** INSTRUCTIONS TO FOLLOW **
Across the whole listing, state how many lines include "NEWS". Add nothing to that number.

****************

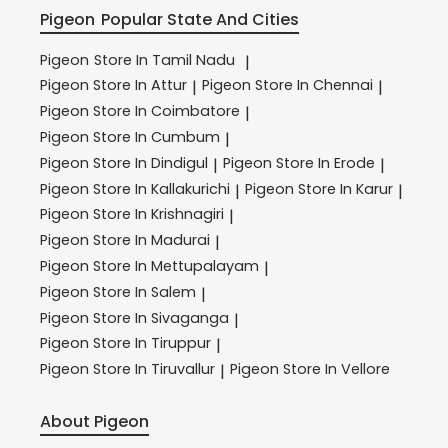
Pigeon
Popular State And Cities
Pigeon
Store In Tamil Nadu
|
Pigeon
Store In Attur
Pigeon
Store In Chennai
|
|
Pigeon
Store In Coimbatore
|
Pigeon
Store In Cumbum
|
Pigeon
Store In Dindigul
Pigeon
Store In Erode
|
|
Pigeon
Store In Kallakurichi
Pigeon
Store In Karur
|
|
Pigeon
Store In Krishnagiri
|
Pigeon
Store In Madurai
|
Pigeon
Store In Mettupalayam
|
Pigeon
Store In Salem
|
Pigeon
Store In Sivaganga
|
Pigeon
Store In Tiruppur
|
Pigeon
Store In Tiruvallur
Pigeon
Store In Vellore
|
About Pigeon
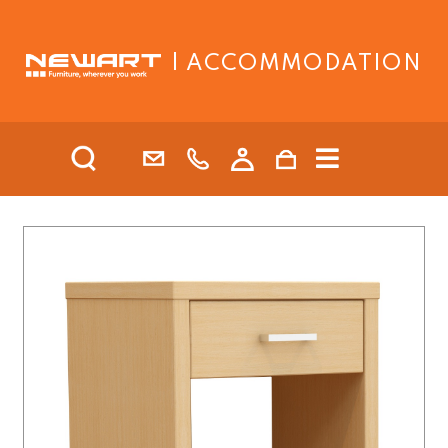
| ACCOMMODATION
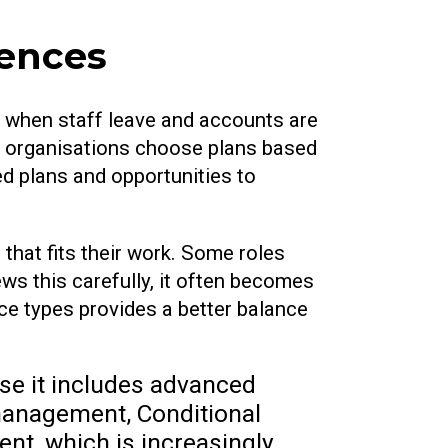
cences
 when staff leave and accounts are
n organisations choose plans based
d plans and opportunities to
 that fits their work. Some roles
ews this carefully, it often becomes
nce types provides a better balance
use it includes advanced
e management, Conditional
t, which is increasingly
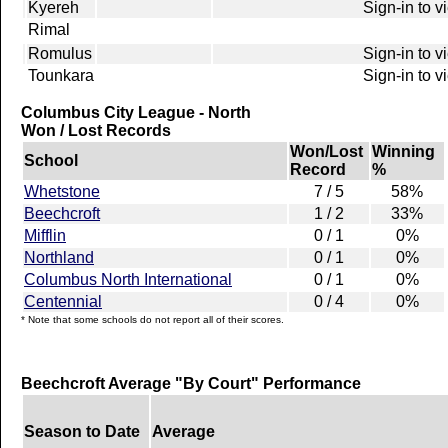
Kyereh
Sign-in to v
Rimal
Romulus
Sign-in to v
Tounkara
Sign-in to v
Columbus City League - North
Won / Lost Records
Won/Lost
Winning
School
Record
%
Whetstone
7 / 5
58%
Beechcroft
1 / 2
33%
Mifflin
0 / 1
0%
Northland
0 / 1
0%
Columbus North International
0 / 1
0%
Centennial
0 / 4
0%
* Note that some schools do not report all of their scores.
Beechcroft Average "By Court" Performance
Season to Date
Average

****************

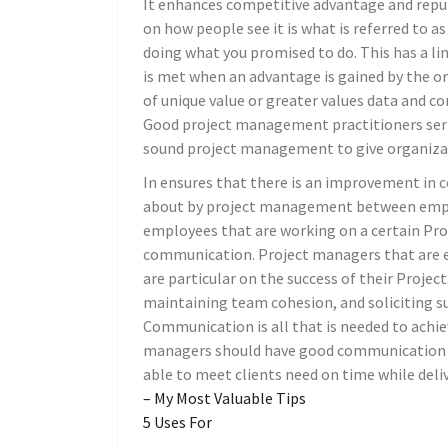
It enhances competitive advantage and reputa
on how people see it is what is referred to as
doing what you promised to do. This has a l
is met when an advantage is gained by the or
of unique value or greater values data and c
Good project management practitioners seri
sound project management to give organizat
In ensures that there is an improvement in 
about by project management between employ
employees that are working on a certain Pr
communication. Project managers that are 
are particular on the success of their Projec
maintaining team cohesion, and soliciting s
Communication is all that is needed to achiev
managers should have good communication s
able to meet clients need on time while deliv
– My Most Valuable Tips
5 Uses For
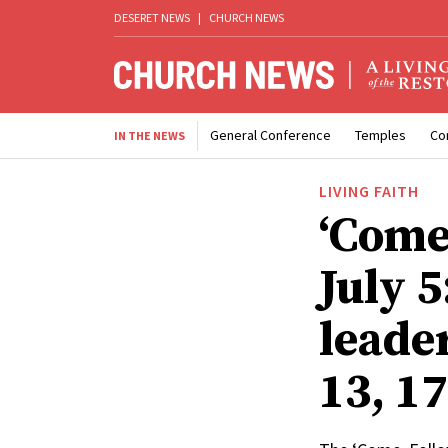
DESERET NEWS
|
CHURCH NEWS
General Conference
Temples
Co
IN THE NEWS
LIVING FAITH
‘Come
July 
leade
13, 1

****************

** RESPONSE **
3